April is Autism Awareness Month, and with it comes a lot of conversation about the brain—how it works, how it processes, and how it’s different.
But what if we’ve been looking at only part of the picture?
What if some of what we’re experiencing neurologically isn’t just about the brain… but about communication within the entire nervous system?
Because the brain doesn’t function in isolation. It communicates constantly with the body through the spine. And when that communication is clear, the body has the ability to regulate, adapt, and respond. When it’s not, we start to see patterns—overwhelm, dysregulation, tension, and symptoms that don’t always have simple answers.
In Spinal Flow, as taught by Dr. Carli Axford, the spine is seen as a communication pathway between the brain and body. The gateways along the spine reflect how a person has lived, what they’ve experienced, and where stress has been stored over time.
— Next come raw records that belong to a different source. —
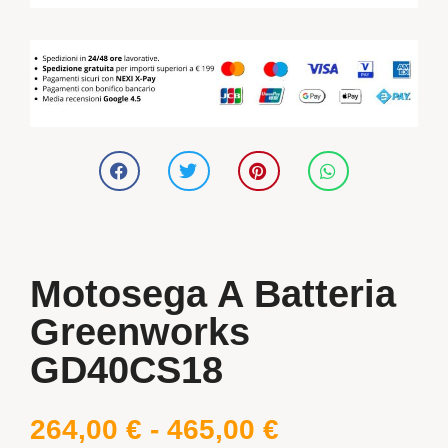
Motosega A Batteria
Greenworks
GD40CS18
264,00
€
-
465,00
€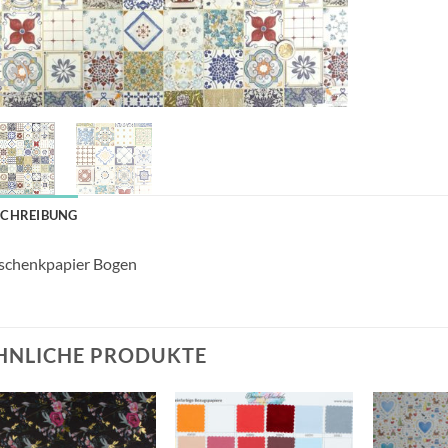
SCHREIBUNG
schenkpapier Bogen
HNLICHE PRODUKTE
Auf die
Auf die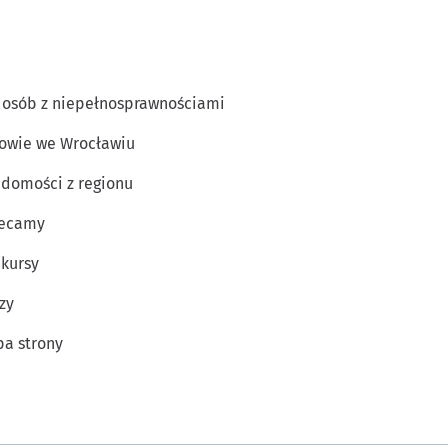
 osób z niepełnosprawnościami
owie we Wrocławiu
domości z regionu
lecamy
kursy
zy
a strony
And the very first one—the Base Gateway—matters more than most people realize.
This area, around the sacrum and tailbone, is the foundation of the nervous system. It’s where the body anchors itself physically, but also where a significant amount of stress can be held. Not just emotional stress, but physical stress—falls, impacts, injuries that were brushed off because “you were fine.”
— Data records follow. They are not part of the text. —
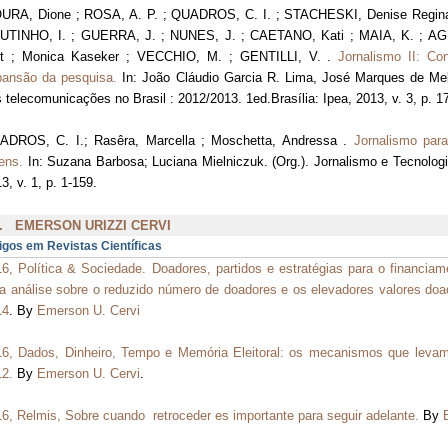
URA, Dione ; ROSA, A. P. ; QUADROS, C. I. ; STACHESKI, Denise Regin
UTINHO, I. ; GUERRA, J. ; NUNES, J. ; CAETANO, Kati ; MAIA, K. ; AGUI
rt ; Monica Kaseker ; VECCHIO, M. ; GENTILLI, V. .
Jornalismo II: C
pansão da pesquisa.
In: João Cláudio Garcia R. Lima, José Marques de Me
 telecomunicações no Brasil : 2012/2013. 1ed.Brasília: Ipea, 2013, v. 3, p. 1
ADROS, C. I.; Rasêra, Marcella ; Moschetta, Andressa .
Jornalismo para
ens.
In: Suzana Barbosa; Luciana Mielniczuk. (Org.). Jornalismo e Tecnolog
3, v. 1, p. 1-159.
. EMERSON URIZZI CERVI
igos em Revistas Científicas
6, Política & Sociedade. Doadores, partidos e estratégias para o financiam
 análise sobre o reduzido número de doadores e os elevadores valores doa
14
. By
Emerson U. Cervi
6, Dados, Dinheiro, Tempo e Memória Eleitoral: os mecanismos que levam 
12.
By
Emerson U. Cervi
.
6, Relmis, Sobre cuando retroceder es importante para seguir adelante.
By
So I’ll ask you a question I’ve been asking more often:
Have you—or your child—ever injured your tailbone?
Fallen hard on the ice. Missed a step on the stairs. Landed wrong as a kid. Even something that seemed small at the time. Most people don’t connect those moments to anything long-term. But the body keeps the record.
Within this work, we look at how physical, emotional, and chemical stress can become stored in the body, creating areas where communication between the brain and body becomes less efficient. Not broken. Not damaged. Just… not communicating clearly.
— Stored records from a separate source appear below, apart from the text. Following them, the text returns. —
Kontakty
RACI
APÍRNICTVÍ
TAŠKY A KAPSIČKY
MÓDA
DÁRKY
Now, let’s be very clear about something. Neurological conditions like Autism are complex. They are not caused by a single event or one area of the body. But if someone’s nervous system is already processing the world differently—and then you layer in stored stress, especially in foundational areas like the base of the spine—it can affect how that system regulates, responds, and adapts. That’s the conversation that’s often missing. Because we tend to focus on managing symptoms, rather than supporting the system as a whole.
What I see in my work isn’t about fixing people. It’s about helping the nervous system feel safe enough to shift. When that happens, the body can begin to release patterns it’s been holding—sometimes for years.
Breathing changes. Posture softens. Reactions slow down. There’s more space between stimulus and response. And for some people, that’s the first time they’ve felt that kind of ease in their body. For parents especially, this matters. Because you’re not just looking for explanations. You’re looking for ways to support your child in feeling more comfortable in their own body… more regulated… more at ease in a world that can feel overwhelming.
This isn’t about replacing therapies or approaches you already trust. It’s about asking a different question.
What if there’s stored stress in the system that hasn’t been addressed yet?
What if the body is still protecting from something it never fully processed?
And what might shift if it didn’t have to anymore?
That’s where I start.
And sometimes, it starts with something as simple as looking back and asking…
What happened to the base of the spine?